Probiotics: One of the major mechanisms of probiotic action is through the regulation of host immune response. Studies have identified several genes and specific compounds derived from probiotics, which mediate immunoregulatory effects.

New investment

Lytham-based Nutrition Group, contract manufacturer to the supplements industry, has seen a dramatic rise in demand for its immune system-boosting products during the coronavirus crisis. So much so that it created 20 new jobs, invested in faster machinery and increased its working hours to keep up. Orders for Vitamin C, Vitamin D and Zinc tablets increased by almost 100% in February, with similar rises in March and April.

Vitamin D and COVID-19

Public Health England reissued its recommendations for people to consider taking daily vitamin D supplements throughout the spring and summer as the coronavirus crisis continues and many of us miss out on spending as much time out of doors in the sunshine.
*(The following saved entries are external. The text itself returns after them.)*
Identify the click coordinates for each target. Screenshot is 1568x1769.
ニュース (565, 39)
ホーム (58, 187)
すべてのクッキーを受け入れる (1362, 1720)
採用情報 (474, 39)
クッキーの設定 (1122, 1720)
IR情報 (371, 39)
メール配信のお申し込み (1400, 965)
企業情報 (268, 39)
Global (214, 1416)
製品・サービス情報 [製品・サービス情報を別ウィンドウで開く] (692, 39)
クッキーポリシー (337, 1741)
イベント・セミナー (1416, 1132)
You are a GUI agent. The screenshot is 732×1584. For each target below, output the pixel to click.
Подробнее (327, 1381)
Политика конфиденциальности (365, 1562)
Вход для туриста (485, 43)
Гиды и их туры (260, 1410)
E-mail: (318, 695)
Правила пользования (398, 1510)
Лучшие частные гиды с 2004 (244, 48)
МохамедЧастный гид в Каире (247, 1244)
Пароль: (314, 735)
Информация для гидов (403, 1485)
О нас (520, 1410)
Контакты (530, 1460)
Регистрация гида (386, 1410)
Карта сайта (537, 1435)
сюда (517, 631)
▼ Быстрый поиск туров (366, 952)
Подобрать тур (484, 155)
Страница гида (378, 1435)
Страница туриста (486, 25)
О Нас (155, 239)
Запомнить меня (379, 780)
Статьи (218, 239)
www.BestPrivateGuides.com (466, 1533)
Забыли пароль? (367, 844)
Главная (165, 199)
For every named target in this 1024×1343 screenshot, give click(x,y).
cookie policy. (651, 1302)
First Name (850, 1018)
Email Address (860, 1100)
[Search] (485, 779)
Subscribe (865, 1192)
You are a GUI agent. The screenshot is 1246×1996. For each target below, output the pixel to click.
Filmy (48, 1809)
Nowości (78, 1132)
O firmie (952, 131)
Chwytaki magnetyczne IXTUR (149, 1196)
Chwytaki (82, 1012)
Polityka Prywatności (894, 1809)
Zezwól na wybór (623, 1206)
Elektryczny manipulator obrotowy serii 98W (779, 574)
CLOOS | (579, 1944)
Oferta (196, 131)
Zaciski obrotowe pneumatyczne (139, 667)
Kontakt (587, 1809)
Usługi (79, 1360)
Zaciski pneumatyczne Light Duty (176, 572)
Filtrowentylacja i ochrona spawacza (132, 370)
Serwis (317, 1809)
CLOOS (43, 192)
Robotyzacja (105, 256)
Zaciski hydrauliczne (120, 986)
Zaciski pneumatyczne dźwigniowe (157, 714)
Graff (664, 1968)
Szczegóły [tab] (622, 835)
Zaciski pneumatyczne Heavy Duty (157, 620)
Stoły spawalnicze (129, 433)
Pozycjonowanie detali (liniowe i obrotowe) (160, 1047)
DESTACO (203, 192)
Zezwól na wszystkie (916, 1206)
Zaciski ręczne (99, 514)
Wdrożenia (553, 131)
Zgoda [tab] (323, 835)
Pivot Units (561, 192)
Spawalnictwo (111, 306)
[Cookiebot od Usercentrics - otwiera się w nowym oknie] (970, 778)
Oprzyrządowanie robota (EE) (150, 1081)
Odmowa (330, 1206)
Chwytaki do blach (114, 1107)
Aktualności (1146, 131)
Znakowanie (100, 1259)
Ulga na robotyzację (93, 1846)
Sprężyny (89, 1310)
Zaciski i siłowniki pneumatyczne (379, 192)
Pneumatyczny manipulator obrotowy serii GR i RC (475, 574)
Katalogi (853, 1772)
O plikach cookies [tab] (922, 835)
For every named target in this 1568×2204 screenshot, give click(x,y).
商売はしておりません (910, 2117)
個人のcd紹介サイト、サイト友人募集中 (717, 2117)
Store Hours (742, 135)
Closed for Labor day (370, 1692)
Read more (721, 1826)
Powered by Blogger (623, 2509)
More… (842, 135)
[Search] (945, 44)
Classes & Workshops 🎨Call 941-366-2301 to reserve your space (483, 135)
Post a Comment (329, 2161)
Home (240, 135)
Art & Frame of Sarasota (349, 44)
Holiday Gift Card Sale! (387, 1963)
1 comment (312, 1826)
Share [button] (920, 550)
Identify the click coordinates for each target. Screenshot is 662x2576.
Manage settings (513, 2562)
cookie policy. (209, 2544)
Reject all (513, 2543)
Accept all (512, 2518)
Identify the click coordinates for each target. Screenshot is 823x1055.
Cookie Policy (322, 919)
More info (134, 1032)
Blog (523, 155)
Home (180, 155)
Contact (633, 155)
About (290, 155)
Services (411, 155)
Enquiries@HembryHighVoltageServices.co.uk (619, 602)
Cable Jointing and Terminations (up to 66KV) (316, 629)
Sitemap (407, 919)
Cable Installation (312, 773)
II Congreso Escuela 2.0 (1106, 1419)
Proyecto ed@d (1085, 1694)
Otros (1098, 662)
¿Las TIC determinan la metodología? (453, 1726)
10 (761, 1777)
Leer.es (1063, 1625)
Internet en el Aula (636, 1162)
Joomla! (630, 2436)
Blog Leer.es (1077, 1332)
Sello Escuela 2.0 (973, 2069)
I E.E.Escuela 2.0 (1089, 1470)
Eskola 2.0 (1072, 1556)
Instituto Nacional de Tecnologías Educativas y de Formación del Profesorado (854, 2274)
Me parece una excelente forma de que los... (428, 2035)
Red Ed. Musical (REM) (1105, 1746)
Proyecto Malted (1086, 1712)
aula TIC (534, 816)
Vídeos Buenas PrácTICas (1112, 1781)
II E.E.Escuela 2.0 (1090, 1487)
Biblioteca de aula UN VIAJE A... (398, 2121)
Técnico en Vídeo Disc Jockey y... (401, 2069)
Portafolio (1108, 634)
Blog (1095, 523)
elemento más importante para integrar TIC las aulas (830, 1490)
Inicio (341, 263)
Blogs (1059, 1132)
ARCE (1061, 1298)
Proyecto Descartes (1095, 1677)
People in the UK are already advised to consider taking a supplement of 10mg a day during the winter months but this has now been broadened to include the summer months too and is especially relevant for anybody who is self-isolating.

An adequate supply of vitamin D is essential to keep bones and muscles healthy and an increasing number of clinical studies have shown it also plays an important role in the immune system. The body naturally produces vitamin D from sunlight and it's difficult to get enough from diet alone.

Meanwhile, the Department of Health and Social Care recommends that those with darker skin, for example those of African, African Caribbean or South Asian backgrounds, consider taking a vitamin D supplement all year round (even during the summer months) as they may be at higher risk of vitamin D deficiency.